Macroeconomic and property sector themes are expected to define REIT credit trends in the near-to-medium term, according to Fitch Ratings. That view was also reinforced during the most recent NAREIT conference. We believe equity valuations and willingness to issue equity could govern whether companies can grow on a leverage-neutral basis. Meanwhile the expectation of continued REIT privatizations and the subsequent change-of-control (CoC) stalemate between issuers and investors will influence unsecured debt issuance volumes.
Market conditions are ripe for privatizations over the next few years. Low cost capital is plentiful and debt underwriting standards have loosened. With investment yields compressed globally, REITs do not need to trade at as wide of a discount to net asset value (NAV) or require significant growth for returns to meet go-private buyers' hurdles. Liquid capital markets and lower return requirements are likely to result in more transactions in our estimation.
The expectation for continued privatizations and Blackstone Property Partners' decision not to tender for the public bonds of Excel Trust (BBB-/Rating Watch Negative) after its acquisition announcement has led to a stalemate between issuers and investors surrounding CoC provisions. The non-tender caught investors by surprise, upending the belief that REIT bonds are protected from privatization. Tellingly, there has not been a public issuance by an inaugural REIT issuer since the announcement.
While volatility in Treasurys may be partially to blame for the absence of inaugural issuers since the announcement, Fitch believes there is also a CoC stalemate developing between issuers and investors, particularly regarding investors' apparent unwillingness to tighten spread expectations in exchange for CoC put language.
A key question heading in to 2Q15 earnings is whether equity values will deter issuance for the remainder of the year. While REITs are generally insulated from rising rates, upward rate moves remain a concern. The 10-year Treasury rate has risen to 2.50% at the start of the NAREIT conference from 1.68% at the end of January.
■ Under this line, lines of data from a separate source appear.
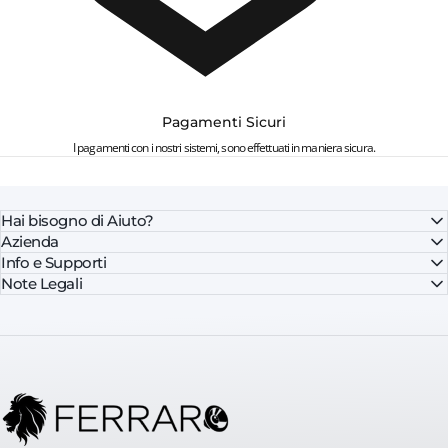
Pagamenti Sicuri
I pagamenti con i nostri sistemi, sono effettuati in maniera sicura.
Hai bisogno di Aiuto?
Azienda
Info e Supporti
Note Legali
FerraroStore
Over the same period, REIT share prices declined by 10% and are now trading at a 6% discount to NAV from a 10% premium. Issuers have not seen a meaningful repricing in property values that would justify a share price decline from their perspective. Regardless as to whether the decline is justified based on asset prices, weakness generally could limit company appetites for equity issuance and possibly lead to marginally weaker credit metrics in the near-to-medium term.
The competitive environment for acquisitions, modestly positive growth in operating fundamentals, and the delayed benefits from development may further limit the feasibility of meeting investors' expectations for NAV and earnings growth per share on a leverage neutral basis. As a result, increased leverage and/or the share buyback siren song may prove to be too irresistible for some managements looking to tighten the NAV discount.